(Stored dataset items)
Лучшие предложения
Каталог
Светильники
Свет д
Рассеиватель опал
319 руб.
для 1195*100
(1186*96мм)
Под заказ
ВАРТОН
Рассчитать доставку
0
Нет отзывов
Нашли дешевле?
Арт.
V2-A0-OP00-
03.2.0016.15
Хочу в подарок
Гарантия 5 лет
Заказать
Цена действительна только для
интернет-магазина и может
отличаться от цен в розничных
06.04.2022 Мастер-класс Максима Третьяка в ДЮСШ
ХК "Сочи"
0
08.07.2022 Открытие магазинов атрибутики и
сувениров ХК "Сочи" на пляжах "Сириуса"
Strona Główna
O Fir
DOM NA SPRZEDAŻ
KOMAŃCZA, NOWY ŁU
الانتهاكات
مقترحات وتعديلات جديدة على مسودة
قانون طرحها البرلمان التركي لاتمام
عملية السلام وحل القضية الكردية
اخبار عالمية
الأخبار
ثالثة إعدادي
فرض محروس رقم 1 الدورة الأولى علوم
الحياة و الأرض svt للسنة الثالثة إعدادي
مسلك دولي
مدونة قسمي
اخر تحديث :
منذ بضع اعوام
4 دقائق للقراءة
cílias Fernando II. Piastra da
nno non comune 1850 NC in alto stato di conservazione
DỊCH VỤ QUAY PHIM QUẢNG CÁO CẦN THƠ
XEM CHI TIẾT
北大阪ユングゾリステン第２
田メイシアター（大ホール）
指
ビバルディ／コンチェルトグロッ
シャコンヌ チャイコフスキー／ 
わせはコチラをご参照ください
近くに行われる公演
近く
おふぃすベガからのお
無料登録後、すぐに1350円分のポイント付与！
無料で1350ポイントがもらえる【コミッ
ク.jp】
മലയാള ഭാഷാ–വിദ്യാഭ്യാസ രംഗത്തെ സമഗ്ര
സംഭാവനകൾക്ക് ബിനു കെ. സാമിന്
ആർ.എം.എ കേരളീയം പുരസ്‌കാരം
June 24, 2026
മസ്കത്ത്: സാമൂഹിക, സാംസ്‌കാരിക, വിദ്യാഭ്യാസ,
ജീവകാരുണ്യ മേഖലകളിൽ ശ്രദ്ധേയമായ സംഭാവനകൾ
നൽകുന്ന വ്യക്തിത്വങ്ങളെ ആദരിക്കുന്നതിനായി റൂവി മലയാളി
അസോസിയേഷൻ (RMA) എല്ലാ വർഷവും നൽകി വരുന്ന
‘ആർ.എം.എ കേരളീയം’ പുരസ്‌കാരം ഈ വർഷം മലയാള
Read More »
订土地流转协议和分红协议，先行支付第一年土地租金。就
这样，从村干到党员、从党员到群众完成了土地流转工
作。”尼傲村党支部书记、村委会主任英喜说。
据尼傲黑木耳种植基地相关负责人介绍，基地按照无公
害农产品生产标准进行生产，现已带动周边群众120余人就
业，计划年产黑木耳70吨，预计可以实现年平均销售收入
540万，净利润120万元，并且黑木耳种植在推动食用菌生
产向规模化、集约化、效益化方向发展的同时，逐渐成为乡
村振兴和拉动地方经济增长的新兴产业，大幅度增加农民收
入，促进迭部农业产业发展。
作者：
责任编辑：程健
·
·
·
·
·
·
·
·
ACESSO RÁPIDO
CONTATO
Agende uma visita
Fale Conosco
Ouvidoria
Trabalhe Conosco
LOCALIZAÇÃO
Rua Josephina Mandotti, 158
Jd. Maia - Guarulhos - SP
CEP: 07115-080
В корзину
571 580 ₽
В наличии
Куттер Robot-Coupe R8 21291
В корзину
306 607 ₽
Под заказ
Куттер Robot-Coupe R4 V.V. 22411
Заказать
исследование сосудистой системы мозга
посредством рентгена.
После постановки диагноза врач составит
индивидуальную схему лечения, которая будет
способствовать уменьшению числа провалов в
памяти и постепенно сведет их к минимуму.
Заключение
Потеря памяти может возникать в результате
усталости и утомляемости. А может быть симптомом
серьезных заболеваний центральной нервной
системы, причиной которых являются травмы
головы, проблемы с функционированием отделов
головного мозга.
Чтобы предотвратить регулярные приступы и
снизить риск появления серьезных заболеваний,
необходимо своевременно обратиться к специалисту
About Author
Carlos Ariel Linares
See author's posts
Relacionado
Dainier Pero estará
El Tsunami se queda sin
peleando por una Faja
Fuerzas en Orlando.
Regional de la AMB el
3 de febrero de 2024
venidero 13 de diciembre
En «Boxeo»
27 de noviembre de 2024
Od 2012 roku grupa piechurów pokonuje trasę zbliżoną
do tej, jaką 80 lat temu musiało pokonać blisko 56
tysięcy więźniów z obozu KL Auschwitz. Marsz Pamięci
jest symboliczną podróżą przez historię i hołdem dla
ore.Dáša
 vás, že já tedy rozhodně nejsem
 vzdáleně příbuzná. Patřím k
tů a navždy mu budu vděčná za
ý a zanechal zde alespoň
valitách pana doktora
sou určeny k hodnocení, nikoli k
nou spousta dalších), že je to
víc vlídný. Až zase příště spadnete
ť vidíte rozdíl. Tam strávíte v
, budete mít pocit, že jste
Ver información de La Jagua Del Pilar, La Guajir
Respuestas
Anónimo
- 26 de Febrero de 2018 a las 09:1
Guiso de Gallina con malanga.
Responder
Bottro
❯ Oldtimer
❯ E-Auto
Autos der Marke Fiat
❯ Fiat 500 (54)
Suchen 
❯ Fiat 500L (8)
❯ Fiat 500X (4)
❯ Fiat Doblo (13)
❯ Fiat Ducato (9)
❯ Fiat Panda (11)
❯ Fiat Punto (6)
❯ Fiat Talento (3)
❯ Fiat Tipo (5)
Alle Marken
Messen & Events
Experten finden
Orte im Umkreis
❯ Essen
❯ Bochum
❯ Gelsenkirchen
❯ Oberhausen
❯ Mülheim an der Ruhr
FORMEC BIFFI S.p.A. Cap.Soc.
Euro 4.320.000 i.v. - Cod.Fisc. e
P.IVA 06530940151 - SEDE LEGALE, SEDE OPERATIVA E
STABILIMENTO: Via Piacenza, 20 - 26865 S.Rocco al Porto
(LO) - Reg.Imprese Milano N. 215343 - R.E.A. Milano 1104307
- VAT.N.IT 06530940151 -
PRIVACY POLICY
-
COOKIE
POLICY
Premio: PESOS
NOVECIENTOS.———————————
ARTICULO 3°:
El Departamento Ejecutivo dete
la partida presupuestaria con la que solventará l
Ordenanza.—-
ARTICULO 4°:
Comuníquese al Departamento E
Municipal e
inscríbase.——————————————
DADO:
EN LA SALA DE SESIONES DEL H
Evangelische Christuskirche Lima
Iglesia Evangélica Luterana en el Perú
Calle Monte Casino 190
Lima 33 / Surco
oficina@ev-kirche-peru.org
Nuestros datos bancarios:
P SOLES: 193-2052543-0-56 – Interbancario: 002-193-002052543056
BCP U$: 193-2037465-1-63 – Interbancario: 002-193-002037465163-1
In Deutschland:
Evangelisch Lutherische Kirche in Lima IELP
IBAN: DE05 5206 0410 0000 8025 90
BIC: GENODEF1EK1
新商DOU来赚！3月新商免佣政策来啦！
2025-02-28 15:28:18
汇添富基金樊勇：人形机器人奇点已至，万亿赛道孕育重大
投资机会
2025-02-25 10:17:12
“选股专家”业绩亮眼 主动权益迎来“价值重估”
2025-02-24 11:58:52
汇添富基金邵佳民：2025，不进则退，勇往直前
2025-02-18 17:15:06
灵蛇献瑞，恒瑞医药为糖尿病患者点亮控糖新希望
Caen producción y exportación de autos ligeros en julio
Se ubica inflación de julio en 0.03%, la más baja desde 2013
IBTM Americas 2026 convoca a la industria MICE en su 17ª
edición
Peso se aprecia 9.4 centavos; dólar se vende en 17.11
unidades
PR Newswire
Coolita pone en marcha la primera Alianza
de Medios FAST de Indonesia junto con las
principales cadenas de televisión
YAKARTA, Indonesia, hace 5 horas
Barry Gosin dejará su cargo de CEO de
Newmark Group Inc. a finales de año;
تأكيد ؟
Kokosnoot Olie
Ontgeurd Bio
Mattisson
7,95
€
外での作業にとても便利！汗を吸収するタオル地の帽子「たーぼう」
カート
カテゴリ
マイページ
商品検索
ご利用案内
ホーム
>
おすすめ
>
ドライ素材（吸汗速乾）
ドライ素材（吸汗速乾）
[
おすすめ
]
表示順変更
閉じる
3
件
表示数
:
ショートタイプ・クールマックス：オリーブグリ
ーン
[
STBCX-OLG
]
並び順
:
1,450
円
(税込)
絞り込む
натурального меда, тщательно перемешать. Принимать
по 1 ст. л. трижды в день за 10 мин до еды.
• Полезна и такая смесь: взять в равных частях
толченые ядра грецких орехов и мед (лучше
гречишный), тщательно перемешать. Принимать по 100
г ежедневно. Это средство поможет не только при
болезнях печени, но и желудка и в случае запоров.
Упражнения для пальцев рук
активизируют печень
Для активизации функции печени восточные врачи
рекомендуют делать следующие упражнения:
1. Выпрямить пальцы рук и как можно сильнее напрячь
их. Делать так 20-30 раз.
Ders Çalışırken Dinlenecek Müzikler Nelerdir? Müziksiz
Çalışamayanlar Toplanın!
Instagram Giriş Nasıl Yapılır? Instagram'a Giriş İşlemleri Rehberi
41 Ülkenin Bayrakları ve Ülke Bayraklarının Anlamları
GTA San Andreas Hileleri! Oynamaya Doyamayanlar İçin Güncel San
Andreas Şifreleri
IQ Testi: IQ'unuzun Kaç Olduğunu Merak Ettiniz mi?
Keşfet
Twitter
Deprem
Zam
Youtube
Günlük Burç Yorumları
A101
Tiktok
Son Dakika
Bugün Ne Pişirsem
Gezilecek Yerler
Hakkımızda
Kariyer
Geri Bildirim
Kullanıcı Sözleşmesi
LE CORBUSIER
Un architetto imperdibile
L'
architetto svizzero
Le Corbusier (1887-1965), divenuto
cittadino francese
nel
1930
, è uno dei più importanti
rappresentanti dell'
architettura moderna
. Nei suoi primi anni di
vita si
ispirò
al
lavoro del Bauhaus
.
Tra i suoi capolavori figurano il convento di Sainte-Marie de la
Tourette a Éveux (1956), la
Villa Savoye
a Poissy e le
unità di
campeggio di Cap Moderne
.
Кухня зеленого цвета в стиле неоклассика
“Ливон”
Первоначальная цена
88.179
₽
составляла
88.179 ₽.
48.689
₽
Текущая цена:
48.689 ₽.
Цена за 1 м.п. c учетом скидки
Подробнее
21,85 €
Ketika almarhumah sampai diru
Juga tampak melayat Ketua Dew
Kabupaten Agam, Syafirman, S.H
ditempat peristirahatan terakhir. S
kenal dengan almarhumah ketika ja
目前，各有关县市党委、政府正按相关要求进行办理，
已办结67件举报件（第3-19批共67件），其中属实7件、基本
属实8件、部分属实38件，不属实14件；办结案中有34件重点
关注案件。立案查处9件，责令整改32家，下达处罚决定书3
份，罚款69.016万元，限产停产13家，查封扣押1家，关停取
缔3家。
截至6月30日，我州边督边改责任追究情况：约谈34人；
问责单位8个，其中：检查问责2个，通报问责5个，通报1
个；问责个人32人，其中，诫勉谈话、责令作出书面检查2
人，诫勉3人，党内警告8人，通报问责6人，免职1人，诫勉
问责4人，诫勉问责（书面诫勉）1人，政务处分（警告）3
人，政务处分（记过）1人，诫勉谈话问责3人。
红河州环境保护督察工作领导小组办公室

• _WORK TASK_
Copy the lines above exactly. Start with the line containing "Светильники", end with the line containing "nno non comune", and include both.

• _SOLUTION TO THIS EXERCISE_
Светильники
Свет д
Рассеиватель опал
319 руб.
для 1195*100
(1186*96мм)
Под заказ
ВАРТОН
Рассчитать доставку
0
Нет отзывов
Нашли дешевле?
Арт.
V2-A0-OP00-
03.2.0016.15
Хочу в подарок
Гарантия 5 лет
Заказать
Цена действительна только для
интернет-магазина и может
отличаться от цен в розничных
06.04.2022 Мастер-класс Максима Третьяка в ДЮСШ
ХК "Сочи"
0
08.07.2022 Открытие магазинов атрибутики и
сувениров ХК "Сочи" на пляжах "Сириуса"
Strona Główna
O Fir
DOM NA SPRZEDAŻ
KOMAŃCZA, NOWY ŁU
الانتهاكات
مقترحات وتعديلات جديدة على مسودة
قانون طرحها البرلمان التركي لاتمام
عملية السلام وحل القضية الكردية
اخبار عالمية
الأخبار
ثالثة إعدادي
فرض محروس رقم 1 الدورة الأولى علوم
الحياة و الأرض svt للسنة الثالثة إعدادي
مسلك دولي
مدونة قسمي
اخر تحديث :
منذ بضع اعوام
4 دقائق للقراءة
cílias Fernando II. Piastra da
nno non comune 1850 NC in alto stato di conservazione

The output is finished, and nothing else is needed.